RECORDS TO PROCESS —
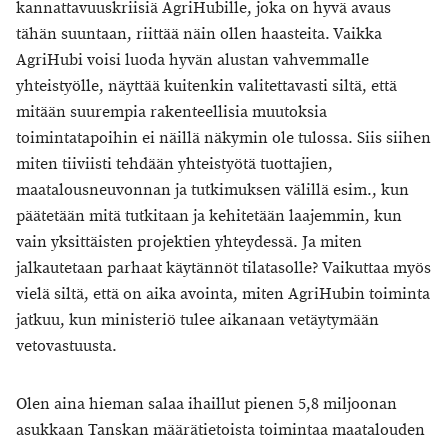
kannattavuuskriisiä AgriHubille, joka on hyvä avaus
tähän suuntaan, riittää näin ollen haasteita. Vaikka
AgriHubi voisi luoda hyvän alustan vahvemmalle
yhteistyölle, näyttää kuitenkin valitettavasti siltä, että
mitään suurempia rakenteellisia muutoksia
toimintatapoihin ei näillä näkymin ole tulossa. Siis siihen
miten tiiviisti tehdään yhteistyötä tuottajien,
maatalousneuvonnan ja tutkimuksen välillä esim., kun
päätetään mitä tutkitaan ja kehitetään laajemmin, kun
vain yksittäisten projektien yhteydessä. Ja miten
jalkautetaan parhaat käytännöt tilatasolle? Vaikuttaa myös
vielä siltä, että on aika avointa, miten AgriHubin toiminta
jatkuu, kun ministeriö tulee aikanaan vetäytymään
vetovastuusta.
Olen aina hieman salaa ihaillut pienen 5,8 miljoonan
asukkaan Tanskan määrätietoista toimintaa maatalouden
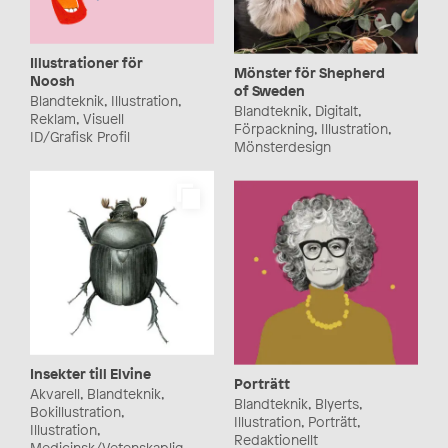
Illustrationer för
Mönster för Shepherd
Noosh
of Sweden
Blandteknik, Illustration,
Blandteknik, Digitalt,
Reklam, Visuell
Förpackning, Illustration,
ID/Grafisk Profil
Mönsterdesign
Insekter till Elvine
Porträtt
Akvarell, Blandteknik,
Blandteknik, Blyerts,
Bokillustration,
Illustration, Porträtt,
Illustration,
Redaktionellt
Medicinsk/Vetenskaplig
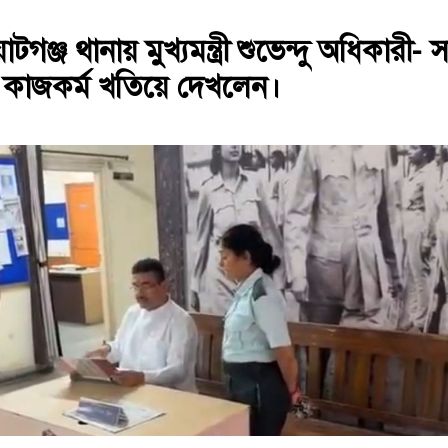
ঞ্জ থানায় মুখ্যমন্ত্রী শুভেন্দু অধিকারী- 
 কাজকর্ম খতিয়ে দেখলেন।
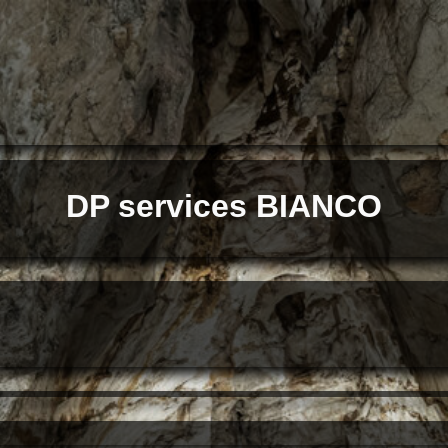
DP services BIANCO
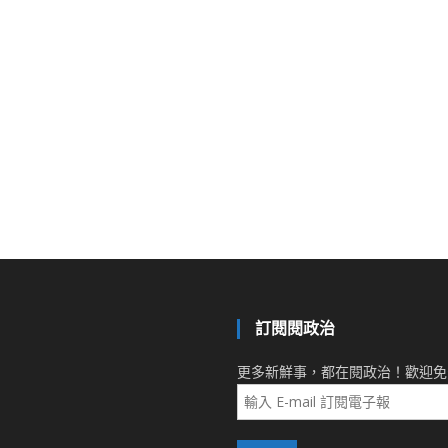
訂閱閱政治
更多新鮮事，都在閱政治！歡迎免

TRY IT — For this answer, return word for word the lines from the first line of the records through the line containing "vain yksittäisten projektien". Omit the pictures.

EXPECTED ANSWER —
kannattavuuskriisiä AgriHubille, joka on hyvä avaus
tähän suuntaan, riittää näin ollen haasteita. Vaikka
AgriHubi voisi luoda hyvän alustan vahvemmalle
yhteistyölle, näyttää kuitenkin valitettavasti siltä, että
mitään suurempia rakenteellisia muutoksia
toimintatapoihin ei näillä näkymin ole tulossa. Siis siihen
miten tiiviisti tehdään yhteistyötä tuottajien,
maatalousneuvonnan ja tutkimuksen välillä esim., kun
päätetään mitä tutkitaan ja kehitetään laajemmin, kun
vain yksittäisten projektien yhteydessä. Ja miten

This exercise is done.